In a surprise move last Thursday (June 9), the State Senate passed Senator Ted Gatsas' education funding plan, rather than the plan passed by the House and supported by Governor Lynch (HB 616).

In response, the Lynch camp was quick to point to a letter written in April, 2004 by then Attorney General Peter Heed, which they claim shows the Gatsas plan is unconstitutional. But Lynch's speedy embrace of the Heed letter may prove to be ill-advised. If Heed's position is to be the standard for constitutionality, then HB 616 may be more unconstitutional than the Gatsas plan.

To begin with, the Heed letter didn't just assert that the Gatsas plan was unconstitutional, it also asserted that the funding system in place in 2004 was unconstitutional. According to Heed, it is unconstitutional for the legislature to simply budget an overall amount to fund public education. Instead, the legislature must first determine the components of an adequate education, then figure out what those components cost, and then provide that precise amount of funding.

Under this standard, HB 616 is just as unconstitutional as the Gatsas plan since neither plan calculates the cost of an adequate education in the manner Heed claims is constitutionally required. Both plans are distribution formulas that allow the legislature to set whatever total amount of funding it wishes. Before turning to Heed's other criticism of the Gatsas plan, it's important to understand that, notwithstanding the Heed letter, the manner by which HB 616 and the Gatsas plan compute the cost of an adequate education is not unconstitutional. The constitution expressly provides, and the supreme court has repeatedly affirmed, that it is up to the legislature to determine the rules and procedures applicable to the legislative process. This means it doesn't matter constitutionally whether the legislature determines the cost of adequacy through a computer program or by picking a number from a hat. It is the substance of a law that determines its constitutionality.

The Heed letter also deemed the Gatsas plan unconstitutional because of the way it eliminated donor towns. But HB 616 also eliminates donor towns. And in a way that clearly violates the Claremont II decision. HB 616 eliminates donor towns by eliminating the statewide property tax. Unlike the current funding system, it does not provide a base amount of per pupil funding to every school district and then target aid. Instead, it provides varying amounts of funding, which results in some school districts receiving materially less on a per pupil basis than other districts. This means that unless the supreme court changes its holding that adequacy requires comparable funding, HB 616 would undoubtedly be viewed as causing the local property tax to be used to pay for the cost of an adequate education in some school districts. Which is exactly what the supreme court said was unconstitutional in Claremont II.

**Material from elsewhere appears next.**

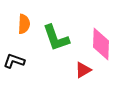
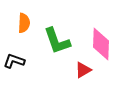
orange semicircle: moved 1 px up
green L-shape: moved 1 px right, 3 px down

The Gatsas plan maintains a statewide property tax of $2.84 per $1,000 of valuation, which raises $363 million. It is unclear how it eliminates donor towns. Some reports indicate that the rate of the statewide property tax is so low that only Hebron ends up a donor town. If the tax rate is how the Gatsas plan eliminates donor towns, then it complies with the letter of Claremont II in that the cost of an adequate education raised with a property tax, $363 million, would be raised at a uniform rate. Other reports indicate that the Gatsas plan eliminates donor towns by requiring that all statewide property taxes raised in a school district be spent in the district on public education, which is what the Heed letter assumed. Heed likens this to former Governor Shaheen's ABC Plan, which attempted to avoid donor towns by providing "abatements" to school districts where the statewide property tax raised more than the cost of adequacy.

The supreme court ruled the ABC plan was unconstitutional because the effective tax rate in towns receiving abatements would have been less than in other towns. If the court remains consistent, Heed's analysis is correct. The Gatsas statewide property tax raises approximately $1,815 per student. If towns where the tax raises more than base per pupil spending are allowed to retain the excess, they would be contributing less than $1,815 per student toward the cost of an adequate education. Which would make their effective tax rates less than $2.84 per $1,000. The best way to settle the issue is to send both plans to the supreme court for an advisory opinion.